### INFORMATION GIVEN
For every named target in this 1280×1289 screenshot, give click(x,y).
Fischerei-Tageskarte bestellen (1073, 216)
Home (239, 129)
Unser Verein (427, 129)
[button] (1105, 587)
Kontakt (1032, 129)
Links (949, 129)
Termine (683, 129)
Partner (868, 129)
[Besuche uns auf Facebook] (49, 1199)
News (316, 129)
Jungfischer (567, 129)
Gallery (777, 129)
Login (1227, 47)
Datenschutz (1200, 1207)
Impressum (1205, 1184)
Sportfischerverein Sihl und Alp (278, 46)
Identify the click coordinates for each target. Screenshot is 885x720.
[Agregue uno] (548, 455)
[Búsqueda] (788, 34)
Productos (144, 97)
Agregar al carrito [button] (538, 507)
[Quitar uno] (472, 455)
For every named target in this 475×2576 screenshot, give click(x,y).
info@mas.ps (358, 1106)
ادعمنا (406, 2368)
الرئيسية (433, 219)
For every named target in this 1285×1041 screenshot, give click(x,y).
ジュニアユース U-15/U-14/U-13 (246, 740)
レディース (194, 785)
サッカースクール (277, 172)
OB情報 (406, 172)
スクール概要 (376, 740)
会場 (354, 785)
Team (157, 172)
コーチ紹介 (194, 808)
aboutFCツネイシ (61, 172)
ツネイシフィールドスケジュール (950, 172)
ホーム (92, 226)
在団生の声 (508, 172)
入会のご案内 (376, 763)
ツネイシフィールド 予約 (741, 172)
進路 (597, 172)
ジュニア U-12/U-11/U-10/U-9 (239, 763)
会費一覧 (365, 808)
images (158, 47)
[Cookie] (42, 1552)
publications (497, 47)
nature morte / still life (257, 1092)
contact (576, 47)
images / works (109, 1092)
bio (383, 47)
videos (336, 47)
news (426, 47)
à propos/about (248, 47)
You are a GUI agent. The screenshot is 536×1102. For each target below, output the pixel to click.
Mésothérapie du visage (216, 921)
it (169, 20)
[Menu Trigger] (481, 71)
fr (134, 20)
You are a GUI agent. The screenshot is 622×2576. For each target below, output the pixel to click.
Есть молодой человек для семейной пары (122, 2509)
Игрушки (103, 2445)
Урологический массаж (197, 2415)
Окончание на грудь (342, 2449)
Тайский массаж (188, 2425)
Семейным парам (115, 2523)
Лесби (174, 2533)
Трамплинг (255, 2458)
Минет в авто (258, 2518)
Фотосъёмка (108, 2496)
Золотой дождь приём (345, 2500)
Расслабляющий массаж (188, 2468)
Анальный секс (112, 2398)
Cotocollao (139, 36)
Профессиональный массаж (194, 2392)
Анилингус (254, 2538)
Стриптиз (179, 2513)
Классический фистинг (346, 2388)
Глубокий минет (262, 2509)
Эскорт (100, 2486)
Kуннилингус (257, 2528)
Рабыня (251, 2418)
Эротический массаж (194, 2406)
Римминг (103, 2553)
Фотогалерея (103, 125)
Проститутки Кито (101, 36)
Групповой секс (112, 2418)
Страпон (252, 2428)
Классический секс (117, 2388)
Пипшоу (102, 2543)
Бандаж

### ASSIGNMENT
Only the data above, repeated exactly, should make up the reply.

### EXERCISE RESULT
For every named target in this 1280×1289 screenshot, give click(x,y).
Fischerei-Tageskarte bestellen (1073, 216)
Home (239, 129)
Unser Verein (427, 129)
[button] (1105, 587)
Kontakt (1032, 129)
Links (949, 129)
Termine (683, 129)
Partner (868, 129)
[Besuche uns auf Facebook] (49, 1199)
News (316, 129)
Jungfischer (567, 129)
Gallery (777, 129)
Login (1227, 47)
Datenschutz (1200, 1207)
Impressum (1205, 1184)
Sportfischerverein Sihl und Alp (278, 46)
Identify the click coordinates for each target. Screenshot is 885x720.
[Agregue uno] (548, 455)
[Búsqueda] (788, 34)
Productos (144, 97)
Agregar al carrito [button] (538, 507)
[Quitar uno] (472, 455)
For every named target in this 475×2576 screenshot, give click(x,y).
info@mas.ps (358, 1106)
ادعمنا (406, 2368)
الرئيسية (433, 219)
For every named target in this 1285×1041 screenshot, give click(x,y).
ジュニアユース U-15/U-14/U-13 (246, 740)
レディース (194, 785)
サッカースクール (277, 172)
OB情報 (406, 172)
スクール概要 (376, 740)
会場 (354, 785)
Team (157, 172)
コーチ紹介 (194, 808)
aboutFCツネイシ (61, 172)
ツネイシフィールドスケジュール (950, 172)
ホーム (92, 226)
在団生の声 (508, 172)
入会のご案内 (376, 763)
ツネイシフィールド 予約 (741, 172)
進路 (597, 172)
ジュニア U-12/U-11/U-10/U-9 (239, 763)
会費一覧 (365, 808)
images (158, 47)
[Cookie] (42, 1552)
publications (497, 47)
nature morte / still life (257, 1092)
contact (576, 47)
images / works (109, 1092)
bio (383, 47)
videos (336, 47)
news (426, 47)
à propos/about (248, 47)
You are a GUI agent. The screenshot is 536×1102. For each target below, output the pixel to click.
Mésothérapie du visage (216, 921)
it (169, 20)
[Menu Trigger] (481, 71)
fr (134, 20)
You are a GUI agent. The screenshot is 622×2576. For each target below, output the pixel to click.
Есть молодой человек для семейной пары (122, 2509)
Игрушки (103, 2445)
Урологический массаж (197, 2415)
Окончание на грудь (342, 2449)
Тайский массаж (188, 2425)
Семейным парам (115, 2523)
Лесби (174, 2533)
Трамплинг (255, 2458)
Минет в авто (258, 2518)
Фотосъёмка (108, 2496)
Золотой дождь приём (345, 2500)
Расслабляющий массаж (188, 2468)
Анальный секс (112, 2398)
Cotocollao (139, 36)
Профессиональный массаж (194, 2392)
Анилингус (254, 2538)
Стриптиз (179, 2513)
Классический фистинг (346, 2388)
Глубокий минет (262, 2509)
Эскорт (100, 2486)
Kуннилингус (257, 2528)
Рабыня (251, 2418)
Эротический массаж (194, 2406)
Римминг (103, 2553)
Фотогалерея (103, 125)
Проститутки Кито (101, 36)
Групповой секс (112, 2418)
Страпон (252, 2428)
Классический секс (117, 2388)
Пипшоу (102, 2543)
Бандаж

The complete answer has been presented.